◆ Problem:
Nothing is needed except the lines below that run from the one with "penerimaan gratifikasi proyek-proyek di Dinas" through the one with "Lebih lanjut, Yuyuk", repeated exactly.

┌─ Information provided

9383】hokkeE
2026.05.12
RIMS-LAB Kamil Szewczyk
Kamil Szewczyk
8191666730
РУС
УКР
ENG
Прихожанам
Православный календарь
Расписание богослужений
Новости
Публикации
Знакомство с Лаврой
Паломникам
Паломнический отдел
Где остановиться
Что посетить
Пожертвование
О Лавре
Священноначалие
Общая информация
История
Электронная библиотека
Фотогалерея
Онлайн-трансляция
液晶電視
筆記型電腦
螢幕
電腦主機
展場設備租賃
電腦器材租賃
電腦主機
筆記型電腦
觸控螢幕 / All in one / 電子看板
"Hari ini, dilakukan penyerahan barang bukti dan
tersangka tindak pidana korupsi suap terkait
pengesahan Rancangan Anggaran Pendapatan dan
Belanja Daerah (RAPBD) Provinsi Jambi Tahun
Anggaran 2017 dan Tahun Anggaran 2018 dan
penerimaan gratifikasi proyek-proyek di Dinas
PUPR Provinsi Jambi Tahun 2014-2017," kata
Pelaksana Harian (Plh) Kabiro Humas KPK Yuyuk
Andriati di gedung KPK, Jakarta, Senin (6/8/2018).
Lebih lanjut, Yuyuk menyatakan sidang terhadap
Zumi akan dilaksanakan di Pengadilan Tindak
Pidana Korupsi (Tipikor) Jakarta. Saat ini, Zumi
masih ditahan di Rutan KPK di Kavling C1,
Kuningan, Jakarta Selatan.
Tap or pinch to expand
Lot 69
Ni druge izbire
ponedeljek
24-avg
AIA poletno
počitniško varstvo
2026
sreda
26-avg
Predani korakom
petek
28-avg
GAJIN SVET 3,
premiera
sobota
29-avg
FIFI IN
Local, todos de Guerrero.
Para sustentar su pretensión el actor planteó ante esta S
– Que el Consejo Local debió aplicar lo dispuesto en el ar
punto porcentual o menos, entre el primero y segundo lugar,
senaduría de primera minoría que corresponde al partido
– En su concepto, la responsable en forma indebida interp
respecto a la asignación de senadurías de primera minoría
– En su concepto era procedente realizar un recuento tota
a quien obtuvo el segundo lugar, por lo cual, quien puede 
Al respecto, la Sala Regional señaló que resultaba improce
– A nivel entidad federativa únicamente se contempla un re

└─

◆ Output below:
penerimaan gratifikasi proyek-proyek di Dinas
PUPR Provinsi Jambi Tahun 2014-2017," kata
Pelaksana Harian (Plh) Kabiro Humas KPK Yuyuk
Andriati di gedung KPK, Jakarta, Senin (6/8/2018).
Lebih lanjut, Yuyuk menyatakan sidang terhadap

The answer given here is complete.